Vie chère en outre-mer : le Sénat dresse le diagnostic, le gouvernement attendu en mai avec un projet de loi

Le 3 avril 2026, la délégation sénatoriale aux Outre-mer a présenté les conclusions de son rapport sur la vie chère dans les territoires transocéaniques. Ce document, fruit de plusieurs mois d’auditions et de déplacements sur le terrain, formule 24 recommandations à destination du gouvernement, attendu avec un projet de loi avant la fin du mois de mai.

Six sénateurs ont participé à la rédaction de ce rapport, dont trois élus directement issus des territoires concernés : Dominique Théophile (Guadeloupe), Micheline Jacques (Saint-Barthélemy, présidente de la délégation sénatoriale aux Outre-mer) et Teva Rohfritsch (Polynésie française). Leur diagnostic est sans ambiguïté : la cherté de la vie dans les DROM est structurelle, multifactorielle, et aggravée par le contexte géopolitique mondial.

L’octroi de mer au cœur du débat

Au cœur des travaux sénatoriaux : l’octroi de mer, cette taxe spécifique aux DROM qui représente en moyenne 5 % du prix final des produits importés, mais dont l’effet peut faire bondir certains articles de 79 % à la sortie du port.
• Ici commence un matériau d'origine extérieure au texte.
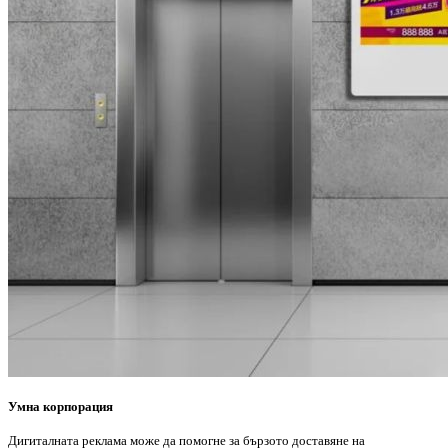
Умна корпорация
Дигиталната реклама може да помогне за бързото доставяне на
Les sénateurs refusent sa suppression pure et simple — ce prélèvement génère près d’un milliard d’euros de recettes annuelles pour les collectivités territoriales, représentant parfois la moitié de leurs budgets de fonctionnement — mais réclament une profonde modernisation du système.

Trois axes de réforme sont avancés : rendre la taxe déductible pour les biens importés sans équivalent local produit dans les territoires ; réduire le nombre de taux applicables, jugé trop complexe et source d’opacité ; et abaisser fortement les taux frappant les produits de première nécessité — alimentation, médicaments, équipements scolaires.

Un dossier européen autant que national

L’octroi de mer est un véritable défi institutionnel à plusieurs niveaux. Il engage non seulement l’État français — arbitre entre équité et compétitivité des économies ultramarines — mais aussi la Commission européenne, puisque ce régime dérogatoire au droit commun de l’Union doit être périodiquement renégocié à Bruxelles. La prochaine échéance de renégociation constituera un moment crucial pour définir l’architecture fiscale de nos territoires pour les années à venir.

Le contexte international aggrave la situation

La guerre et ses effets sur les chaînes d’approvisionnement mondiales renchérissent mécaniquement le coût des importations dans des territoires dont l’économie reste très dépendante de l’extérieur. Selon les rapporteurs, c’est précisément dans ce contexte que la pleine mise en œuvre de l’article 349 du Traité sur le fonctionnement de l’Union européenne — qui oblige les institutions européennes à tenir compte des contraintes spécifiques des régions ultrapériphériques — doit trouver sa traduction concrète.

Le gouvernement est désormais attendu avec un projet de loi avant la fin du mois de mai 2026. Les élus ultramarins, toutes tendances confondues, seront particulièrement attentifs aux arbitrages qui seront rendus sur l’octroi de mer et les mesures de lutte contre la vie chère.